Minimum Path Sum

Given a m x n grid filled with non-negative numbers, find a path from top left to bottom right which minimizes the sum of all numbers along its path.

Note: You can only move either down or right at any point in time.

• 大意就是给定一个m*n的矩阵，只能向下or向右前进，找到到达右下角最小的路径和。

• 典型的动态规划问题：
  注意：贪心策略是不可行的，在本问题中，局部的最优解无法得到最优解，因此需要使用dp，综合并记录全局的所有局部最优路径，最终得到最优解。

• 递推公式：dp[i][j] = min(dp[i - 1][j], dp[i][j - 1]) + grid[i][j]

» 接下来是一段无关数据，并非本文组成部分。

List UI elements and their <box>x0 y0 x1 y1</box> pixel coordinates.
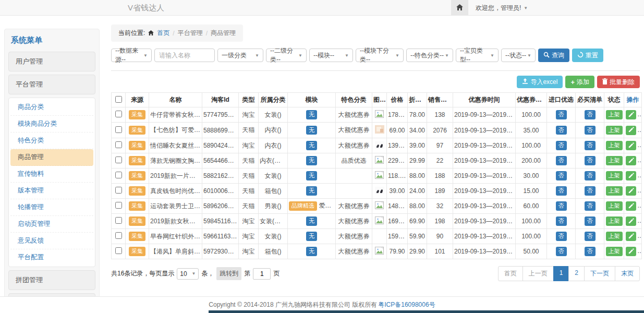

    public static int minPathSum(int[][] grid) {
        int m = grid.length;
        int n = grid[0].length;
        int[][] dp = new int[m][n];

        //初始化dp[0][0]
        dp[0][0] = grid[0][0];
        //初始化dp数组的第0行和0列
        for (int i = 1; i < m; ++i)
            dp[i][0] = dp[i - 1][0] + grid[i][0];
        for (int i = 1; i < n; ++i)
            dp[0][i] = dp[0][i - 1] + grid[0][i];

        //状态转移公式：dp[i][j] = min(dp[i - 1][j], dp[i][j - 1]) + grid[i][j]
        for (int i = 1; i < m; ++i)
            for (int j = 1; j < n; ++j)
                    dp[i][j]= Math.min(dp[i][j - 1], dp[i - 1][j]) + grid[i][j];

        return dp[m - 1][n - 1];
    }